Numerical integration is awfully useful. Most of us will remember the trapezoid rule that we learn at school, where the function we are integrating is substituted by a straight line and the integral as estimated as the are under the curve:

$I_2~=~\frac{1}{2}h\left(f_1-f_0\right)$

where h is the interval that we split the curve into and $f_1$ and $f_0$ are the values of the function on either side of the function.

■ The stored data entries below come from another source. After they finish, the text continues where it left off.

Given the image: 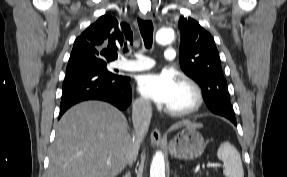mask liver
<instances>
[{"label":"liver","instance_id":"1","mask_svg":"<svg viewBox=\"0 0 287 177\" xmlns=\"http://www.w3.org/2000/svg\"><path fill=\"white\" fill-rule=\"evenodd\" d=\"M183 126L202 127L182 121L171 130ZM131 148L132 137L122 112L105 102H82L57 124L47 177H116L128 163Z\"/></svg>","mask_w":287,"mask_h":177}]
</instances>
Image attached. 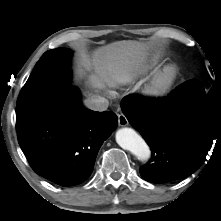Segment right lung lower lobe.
Here are the masks:
<instances>
[{
  "mask_svg": "<svg viewBox=\"0 0 221 221\" xmlns=\"http://www.w3.org/2000/svg\"><path fill=\"white\" fill-rule=\"evenodd\" d=\"M43 81L29 78L24 87ZM117 125L114 113L85 108L79 90L67 85L37 118L16 130L37 174L57 185L73 186L91 175L101 145Z\"/></svg>",
  "mask_w": 221,
  "mask_h": 221,
  "instance_id": "1",
  "label": "right lung lower lobe"
}]
</instances>
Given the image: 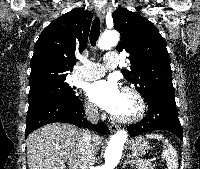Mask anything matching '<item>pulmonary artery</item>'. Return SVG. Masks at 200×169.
Segmentation results:
<instances>
[{
  "mask_svg": "<svg viewBox=\"0 0 200 169\" xmlns=\"http://www.w3.org/2000/svg\"><path fill=\"white\" fill-rule=\"evenodd\" d=\"M117 64L118 57L116 53L110 52L104 57L103 63L90 61L84 63V66L78 69L73 75V80L82 82L100 78L107 70L115 68Z\"/></svg>",
  "mask_w": 200,
  "mask_h": 169,
  "instance_id": "e3ab8cb5",
  "label": "pulmonary artery"
}]
</instances>
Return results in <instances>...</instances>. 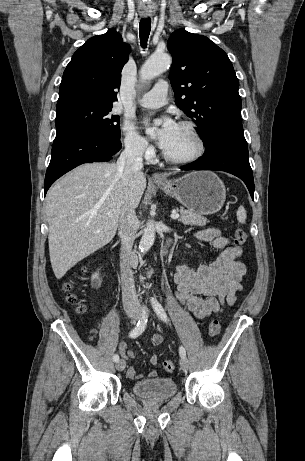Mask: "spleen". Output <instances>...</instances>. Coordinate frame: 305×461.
<instances>
[{"label":"spleen","instance_id":"3e777b00","mask_svg":"<svg viewBox=\"0 0 305 461\" xmlns=\"http://www.w3.org/2000/svg\"><path fill=\"white\" fill-rule=\"evenodd\" d=\"M237 220L239 223H245L246 222V218H247V214H246V210L243 206H240L237 210Z\"/></svg>","mask_w":305,"mask_h":461}]
</instances>
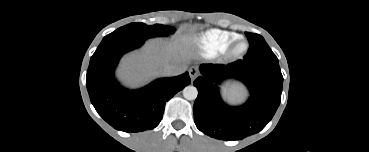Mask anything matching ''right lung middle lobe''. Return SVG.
Instances as JSON below:
<instances>
[{
	"mask_svg": "<svg viewBox=\"0 0 369 152\" xmlns=\"http://www.w3.org/2000/svg\"><path fill=\"white\" fill-rule=\"evenodd\" d=\"M174 28L166 25H146L144 23H131L125 25L105 37L116 35H129L136 38L148 39L151 37L167 36L173 32ZM104 37V38H105Z\"/></svg>",
	"mask_w": 369,
	"mask_h": 152,
	"instance_id": "right-lung-middle-lobe-1",
	"label": "right lung middle lobe"
}]
</instances>
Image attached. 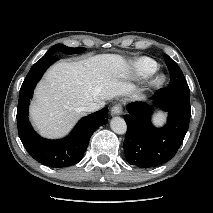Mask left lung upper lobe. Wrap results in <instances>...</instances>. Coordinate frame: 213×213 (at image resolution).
Instances as JSON below:
<instances>
[{
	"label": "left lung upper lobe",
	"instance_id": "1",
	"mask_svg": "<svg viewBox=\"0 0 213 213\" xmlns=\"http://www.w3.org/2000/svg\"><path fill=\"white\" fill-rule=\"evenodd\" d=\"M165 61L171 74V80L170 84L168 85V88L189 93V87L181 69L168 55H165Z\"/></svg>",
	"mask_w": 213,
	"mask_h": 213
}]
</instances>
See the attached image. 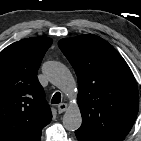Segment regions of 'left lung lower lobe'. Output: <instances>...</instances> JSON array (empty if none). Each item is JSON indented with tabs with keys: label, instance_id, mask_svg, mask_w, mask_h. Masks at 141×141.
I'll return each mask as SVG.
<instances>
[{
	"label": "left lung lower lobe",
	"instance_id": "1",
	"mask_svg": "<svg viewBox=\"0 0 141 141\" xmlns=\"http://www.w3.org/2000/svg\"><path fill=\"white\" fill-rule=\"evenodd\" d=\"M76 137L79 141H99L97 139H94L90 136H88L87 134H85L84 132L77 130L75 131Z\"/></svg>",
	"mask_w": 141,
	"mask_h": 141
}]
</instances>
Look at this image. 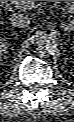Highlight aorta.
<instances>
[{"label":"aorta","instance_id":"762f6f07","mask_svg":"<svg viewBox=\"0 0 74 122\" xmlns=\"http://www.w3.org/2000/svg\"><path fill=\"white\" fill-rule=\"evenodd\" d=\"M58 48V40L51 34H42L37 40V51L43 56L53 55Z\"/></svg>","mask_w":74,"mask_h":122}]
</instances>
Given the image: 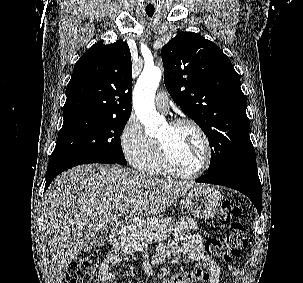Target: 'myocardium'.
I'll list each match as a JSON object with an SVG mask.
<instances>
[{"label": "myocardium", "instance_id": "f54148a6", "mask_svg": "<svg viewBox=\"0 0 303 283\" xmlns=\"http://www.w3.org/2000/svg\"><path fill=\"white\" fill-rule=\"evenodd\" d=\"M168 125L172 128H177L181 126L192 127L198 133V135L202 140L205 155H204L203 164L198 170L190 173L182 172L178 170L173 164L167 146L159 139H156L159 160L162 168L164 169L165 172L177 178L195 179L202 176L209 169L212 161V146L208 135L197 122L191 119H187V118L176 119L170 122Z\"/></svg>", "mask_w": 303, "mask_h": 283}]
</instances>
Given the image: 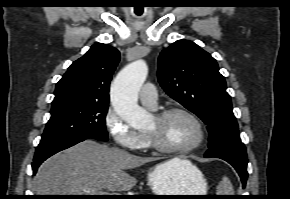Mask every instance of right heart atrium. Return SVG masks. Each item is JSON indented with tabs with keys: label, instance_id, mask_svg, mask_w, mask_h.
<instances>
[{
	"label": "right heart atrium",
	"instance_id": "1",
	"mask_svg": "<svg viewBox=\"0 0 290 199\" xmlns=\"http://www.w3.org/2000/svg\"><path fill=\"white\" fill-rule=\"evenodd\" d=\"M105 124L118 146L128 150L140 149L143 135L131 128L113 108L107 110Z\"/></svg>",
	"mask_w": 290,
	"mask_h": 199
}]
</instances>
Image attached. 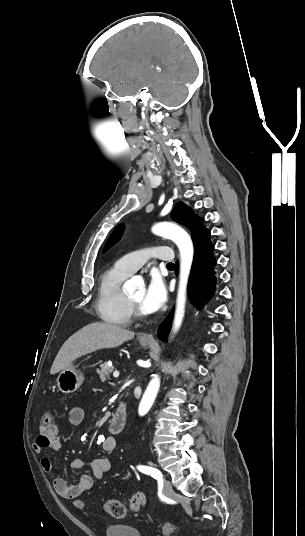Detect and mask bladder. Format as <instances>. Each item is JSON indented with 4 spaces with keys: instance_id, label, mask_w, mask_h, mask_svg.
Returning <instances> with one entry per match:
<instances>
[{
    "instance_id": "1",
    "label": "bladder",
    "mask_w": 305,
    "mask_h": 536,
    "mask_svg": "<svg viewBox=\"0 0 305 536\" xmlns=\"http://www.w3.org/2000/svg\"><path fill=\"white\" fill-rule=\"evenodd\" d=\"M102 533L103 536H143L138 528L124 521L106 523Z\"/></svg>"
}]
</instances>
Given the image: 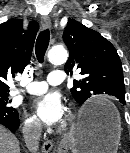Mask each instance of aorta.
<instances>
[{"label":"aorta","instance_id":"aorta-1","mask_svg":"<svg viewBox=\"0 0 130 153\" xmlns=\"http://www.w3.org/2000/svg\"><path fill=\"white\" fill-rule=\"evenodd\" d=\"M68 53L61 46L52 47L48 52V59L52 64H63L67 61Z\"/></svg>","mask_w":130,"mask_h":153}]
</instances>
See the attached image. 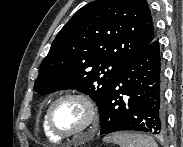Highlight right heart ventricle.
<instances>
[{
  "label": "right heart ventricle",
  "mask_w": 183,
  "mask_h": 147,
  "mask_svg": "<svg viewBox=\"0 0 183 147\" xmlns=\"http://www.w3.org/2000/svg\"><path fill=\"white\" fill-rule=\"evenodd\" d=\"M42 126H43V131H44L46 137H47L49 140L54 141V142L60 140V138L56 137V136H55L54 134H52V133L50 132V130L48 129V127H47V125H46L45 116H44V118H43Z\"/></svg>",
  "instance_id": "right-heart-ventricle-1"
}]
</instances>
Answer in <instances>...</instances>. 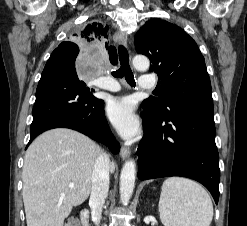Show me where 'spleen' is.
<instances>
[{"mask_svg":"<svg viewBox=\"0 0 247 226\" xmlns=\"http://www.w3.org/2000/svg\"><path fill=\"white\" fill-rule=\"evenodd\" d=\"M159 205L166 226H210L213 218L212 201L205 189L182 177L163 182Z\"/></svg>","mask_w":247,"mask_h":226,"instance_id":"obj_1","label":"spleen"}]
</instances>
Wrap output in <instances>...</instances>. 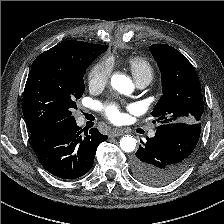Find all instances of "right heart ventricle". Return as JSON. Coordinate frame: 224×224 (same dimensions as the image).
I'll return each mask as SVG.
<instances>
[{
  "label": "right heart ventricle",
  "mask_w": 224,
  "mask_h": 224,
  "mask_svg": "<svg viewBox=\"0 0 224 224\" xmlns=\"http://www.w3.org/2000/svg\"><path fill=\"white\" fill-rule=\"evenodd\" d=\"M127 66L136 81L149 80L154 76L152 64L144 57L131 56L127 59Z\"/></svg>",
  "instance_id": "obj_1"
}]
</instances>
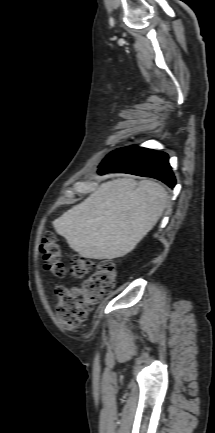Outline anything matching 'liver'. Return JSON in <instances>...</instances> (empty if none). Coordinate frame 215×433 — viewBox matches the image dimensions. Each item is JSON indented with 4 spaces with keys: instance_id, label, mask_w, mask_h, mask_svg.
Returning <instances> with one entry per match:
<instances>
[{
    "instance_id": "6515ba94",
    "label": "liver",
    "mask_w": 215,
    "mask_h": 433,
    "mask_svg": "<svg viewBox=\"0 0 215 433\" xmlns=\"http://www.w3.org/2000/svg\"><path fill=\"white\" fill-rule=\"evenodd\" d=\"M168 194L152 180L118 178L53 221L56 232L84 258L123 257L156 225Z\"/></svg>"
}]
</instances>
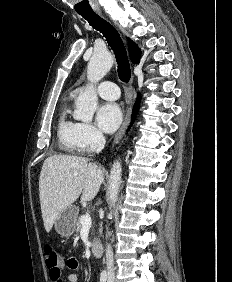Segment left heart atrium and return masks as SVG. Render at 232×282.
<instances>
[{"instance_id":"left-heart-atrium-1","label":"left heart atrium","mask_w":232,"mask_h":282,"mask_svg":"<svg viewBox=\"0 0 232 282\" xmlns=\"http://www.w3.org/2000/svg\"><path fill=\"white\" fill-rule=\"evenodd\" d=\"M96 119L104 132L112 133L122 122V111L116 103H104L98 108Z\"/></svg>"}]
</instances>
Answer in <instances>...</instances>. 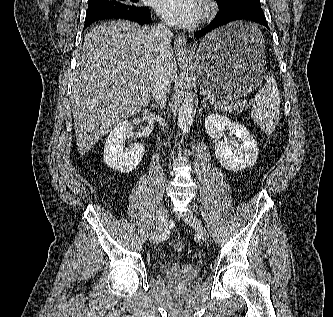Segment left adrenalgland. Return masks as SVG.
<instances>
[{"label":"left adrenal gland","mask_w":333,"mask_h":317,"mask_svg":"<svg viewBox=\"0 0 333 317\" xmlns=\"http://www.w3.org/2000/svg\"><path fill=\"white\" fill-rule=\"evenodd\" d=\"M204 108H208L207 103H206V100H203V106H202V109H204Z\"/></svg>","instance_id":"1"}]
</instances>
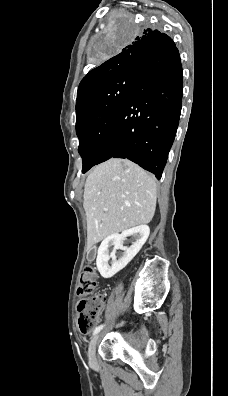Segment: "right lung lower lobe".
Segmentation results:
<instances>
[{"mask_svg":"<svg viewBox=\"0 0 228 396\" xmlns=\"http://www.w3.org/2000/svg\"><path fill=\"white\" fill-rule=\"evenodd\" d=\"M182 66L170 38L141 63L96 164L127 158L162 176L179 123Z\"/></svg>","mask_w":228,"mask_h":396,"instance_id":"right-lung-lower-lobe-1","label":"right lung lower lobe"}]
</instances>
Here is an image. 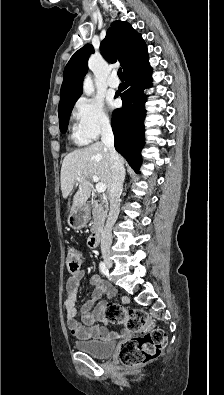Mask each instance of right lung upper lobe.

One way to obtain better methods is to interpolate higher order polynomials, and the integrate those. It is possible to, for example, use three points and interpolate with a parabola, four points and interpolate with a cubic or five points and interpolate with a quartic. This latter method is often called Bode’s rule. But here comes the shocking news: it wasn’t Bode who came up with, but the English mathematician Boole. It became known as Bode’s rule because of a misprint in a maths textbook from the 70s. I guess the consolation prize is that Boole got a whole branch of logic named after him.

So does Boole’s rule make a better approximation than the just applying the trapezoidal rule? In this picture I will show sin(x) with x between 0 and $\pi/2$ fitted with 5 straight lines (green curve) and with the polynomial used in Boole’s rule (red curve):

The red (corresponding to Boole’s rule) is pretty much right on the sin curve. If we actually take the difference between the fits and the sine curve we obtain the error:

where blue is the error using trapezoidal rule and green sticking with Boole.

The moral of the story is that you can get the name wrong, so long as you get the Maths rights!